(Saved data entries)
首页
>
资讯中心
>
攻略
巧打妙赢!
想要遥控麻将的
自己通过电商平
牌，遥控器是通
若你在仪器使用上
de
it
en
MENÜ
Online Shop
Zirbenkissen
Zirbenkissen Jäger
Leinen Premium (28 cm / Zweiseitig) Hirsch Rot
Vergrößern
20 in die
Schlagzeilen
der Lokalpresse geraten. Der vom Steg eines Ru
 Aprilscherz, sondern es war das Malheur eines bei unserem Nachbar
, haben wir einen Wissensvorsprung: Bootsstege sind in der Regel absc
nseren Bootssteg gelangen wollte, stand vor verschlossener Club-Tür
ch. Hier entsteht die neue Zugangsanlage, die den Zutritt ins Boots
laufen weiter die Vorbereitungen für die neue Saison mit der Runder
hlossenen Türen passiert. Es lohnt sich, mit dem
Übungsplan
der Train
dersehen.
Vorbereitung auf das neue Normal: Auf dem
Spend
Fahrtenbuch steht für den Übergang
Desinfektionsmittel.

* * *

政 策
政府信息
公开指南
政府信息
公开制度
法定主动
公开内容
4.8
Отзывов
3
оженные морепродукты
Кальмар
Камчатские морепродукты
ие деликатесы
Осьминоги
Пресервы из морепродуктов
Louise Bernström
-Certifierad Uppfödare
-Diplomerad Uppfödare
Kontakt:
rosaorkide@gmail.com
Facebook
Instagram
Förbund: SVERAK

--

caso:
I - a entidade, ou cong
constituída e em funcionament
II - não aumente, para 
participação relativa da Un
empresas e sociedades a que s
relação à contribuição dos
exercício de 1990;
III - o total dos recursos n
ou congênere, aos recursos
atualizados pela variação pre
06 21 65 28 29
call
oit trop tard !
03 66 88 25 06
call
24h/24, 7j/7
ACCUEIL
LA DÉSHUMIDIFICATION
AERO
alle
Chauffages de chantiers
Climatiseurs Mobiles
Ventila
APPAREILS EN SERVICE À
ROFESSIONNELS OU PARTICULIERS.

▸ **Problem to work on**
Would you report every line of the entries above containing the word "eines"?

▸ **Response**
der Lokalpresse geraten. Der vom Steg eines Ru
 Aprilscherz, sondern es war das Malheur eines bei unserem Nachbar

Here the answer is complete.